No anti-colonial struggle has ever been seamless. Some fought, some faltered, others collaborated. To insist that Palestinians must first achieve “perfect unity” before their struggle is recognised sets a standard no liberation movement in history has ever met.
Why the myth survives
Why, then, does the image of “one Mandela, one people, one victory” persist? Because neat stories are easier to tell. They make good documentaries, school textbooks, and protest placards. They fit a Hollywood script of good versus evil. But liberation struggles are never that simple.
The Palestinian reality
Palestinian politics are fragmented, as South Africa’s once were. There are collaborators, rivals, and bitter disputes. Yet none of this changes the essential fact: for more than seven decades, an entire people have lived under military occupation and dispossession.
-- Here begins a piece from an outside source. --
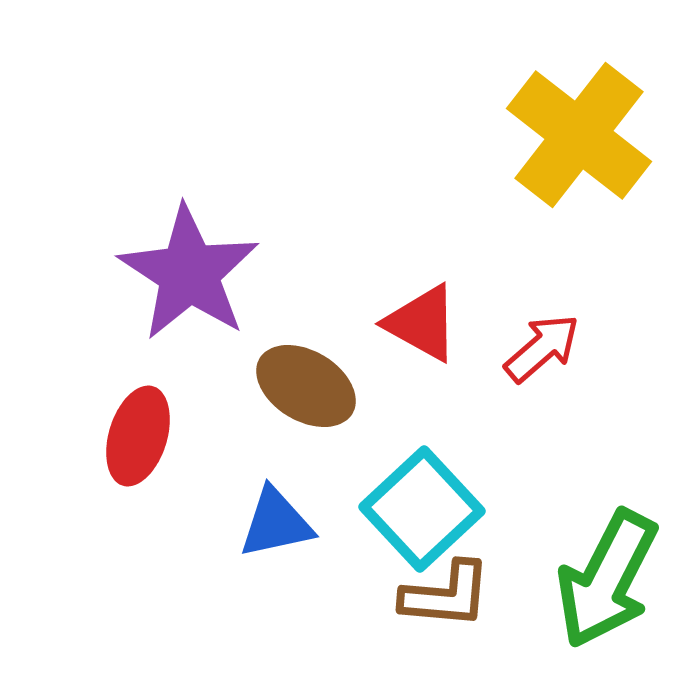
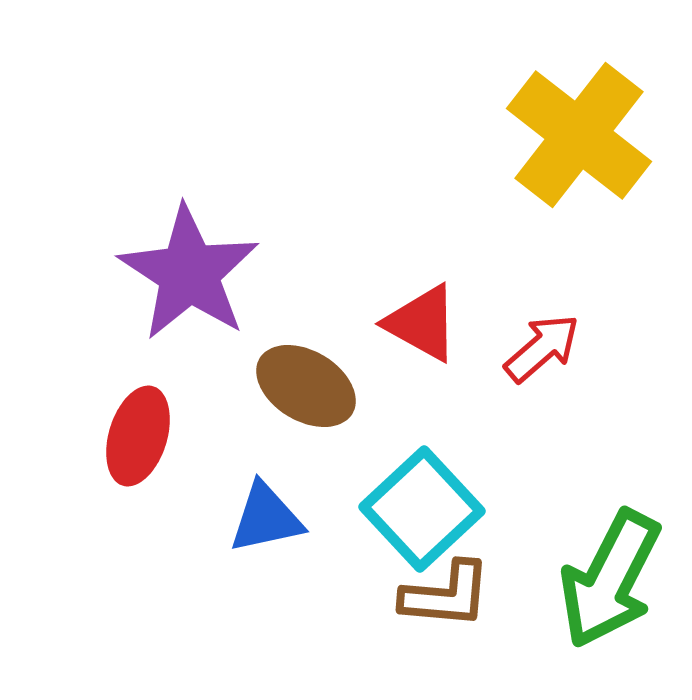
blue triangle: moved 10 px left, 5 px up
green arrow: moved 3 px right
History suggests that when Palestine’s story is told, it will not center on those who cooperated with oppression or urged surrender. Just as Mandela’s name endures while the chiefs of the Bantustans are forgotten, and just as Omar al-Mukhtar is remembered while his detractors are erased, so too will the memory of steadfastness outlast the noise of division.
Even amid the devastation in Gaza, marked by mass killing, starvation, and siege, what endures is not disunity but resilience. The demand for a mythical unity distracts from the more urgent truth: a people under occupation continues to resist, despite everything.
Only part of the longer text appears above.